How to Swing Faster
How to Swing Faster
Improving your Club head Speed can be summed up into 3 Key Points:
1) Be a Long Driver: You must practice swinging as fast as possible every week and let all other training revolve around your swing speed practice in order to be a good jumper. In our opinion, until you have 10,000 full speed swings under your belt, you need more jump practice. Since swinging this hard can be tough on the body, start out with just one session per week, then you could do two, but I wouldn’t recommend more than 3 per week. Aim for around 50 quality swinging reps per week, and always take swings going the opposite dexterity at the end to balance out your two sides (You’ll never be truly balanced as a golfer, but this can help save your back, knees, and hips to some extent). If it is too painful for you to have swing sessions regularly, then the next two steps take priority.
2) Get Flexible: Golfers are rotational athletes. We need to have mobile hips, back, shoulders, wrists, necks, and even knees and ankles in order to swing efficiently. Having tight muscles is like driving a car with the parking brake on, it’s bound to mess up your body in the long run and often results in nagging non contact injuries. In addition, you get faster motion and better leverage from greater flexibility, so you’ll be able to store more energy on the back swing and rotate and drive through the ground faster the more mobile you become. Until you can comfortably hit the stretching standards in the program, you can always improve your flexibility.

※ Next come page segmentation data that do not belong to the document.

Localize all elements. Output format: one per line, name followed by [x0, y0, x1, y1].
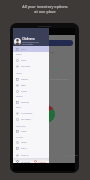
staticText: Support — [21, 141, 28, 143]
button[interactable]: Settings — [13, 158, 49, 164]
staticText: Invoice — [21, 59, 27, 61]
button[interactable]: Support — [13, 139, 49, 145]
staticText: Sr. Clerk Report — [21, 112, 33, 114]
staticText: My Account — [16, 137, 24, 139]
staticText: Inventory — [16, 73, 22, 75]
staticText: Employees — [21, 101, 30, 103]
staticText: Ordering — [16, 54, 22, 56]
staticText: Report — [21, 84, 27, 86]
button[interactable]: Transfer — [13, 88, 49, 94]
staticText: Salary Report — [21, 118, 32, 120]
staticText: Settings — [21, 160, 31, 163]
staticText: Employees — [16, 96, 23, 98]
staticText: Reports — [16, 107, 21, 109]
button[interactable]: Cash Memo — [13, 63, 49, 69]
staticText: Logout — [38, 160, 47, 163]
staticText: All your inventory options at one place — [0, 4, 90, 14]
staticText: Inventory report — [61, 154, 78, 157]
button[interactable]: What's Up — [13, 152, 49, 158]
staticText: Home — [21, 48, 26, 50]
button[interactable]: Invoice — [13, 57, 49, 63]
staticText: Stock — [49, 51, 55, 54]
staticText: Inventory — [21, 78, 29, 80]
staticText: Stock Engineer — [22, 43, 34, 45]
button[interactable]: Sr. Clerk Report — [13, 110, 49, 116]
staticText: This data for 2019 — [50, 78, 69, 81]
staticText: Transfer — [21, 90, 28, 92]
staticText: Chidimma — [22, 37, 35, 41]
staticText: What's Up — [21, 154, 29, 156]
button[interactable]: Inventory — [13, 76, 49, 82]
button[interactable]: Employees — [13, 99, 49, 105]
staticText: Classes — [21, 130, 27, 132]
button[interactable]: Salary Report — [13, 116, 49, 122]
button[interactable]: Home — [13, 46, 49, 52]
staticText: Cash Memo — [21, 65, 30, 67]
staticText: Communication — [16, 126, 26, 128]
button[interactable]: Rate Us — [13, 145, 49, 151]
staticText: chidimma@gmail.com — [22, 41, 39, 43]
button[interactable]: Classes — [13, 128, 49, 134]
staticText: Rate Us — [21, 147, 27, 149]
button[interactable]: Report — [13, 82, 49, 88]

3) Get Stronger: Once you are able to jump often, pain free, and are fluid and flexible, it’s time to add some horsepower to your engine. A balanced weight training approach will keep your body healthy and add more oomph to any movement you make. The caveat is not to become a lifter, or else you will end up heavy and tight, interfering with your athleticism. Done the way we prescribe, lifting can also improve your range of motion. With weighted sled work, you can also improve your conditioning and lower body health substantially as well.
In the strength through length program, you’ll be on the driving range 2x per week if you decide to swing speed training. You’ll warm up with wedges and irons, then some drivers, and hit 25 max effort swings, and ideally make some swings the opposite dexterity to balance yourself out. After your shower would be a good time to stretch as well so that you do not tighten up.
- Wrists/Elbows: Elbow and wrist pain is common in golfers since force is transferred up the arms from the ground through the club. Ideally, you would like to not have much tension in the forearms and wrists throughout the swing, but if you do and have pains here, check out the wrist and elbow article. The bridge routine also has wrist stretches in it.
- Back/Neck/Hips: The upper back is meant to rotate and the lumbar region is meant to be stable. Having flexible hips and upper back is the key to solving back and neck pain, so working on the front split, middle split, and bridge routines will keep you loose there.
- Shoulder: Dead hangs from a pull up bar are the go to for most shoulder issues. 3×30 seconds each day without pain will open up more room in the shoulder joint, strengthen your grip, and stretch the spine a bit as well. You may need to use assistance at first to keep from over straining.
- Knees: Hip Internal and External rotation is crucial in the golf swing so that you do not have to rotate at the knee. Allow you feet to flare open at address (especially the lead foot) so that your knee does not have to do any rotating during the swing.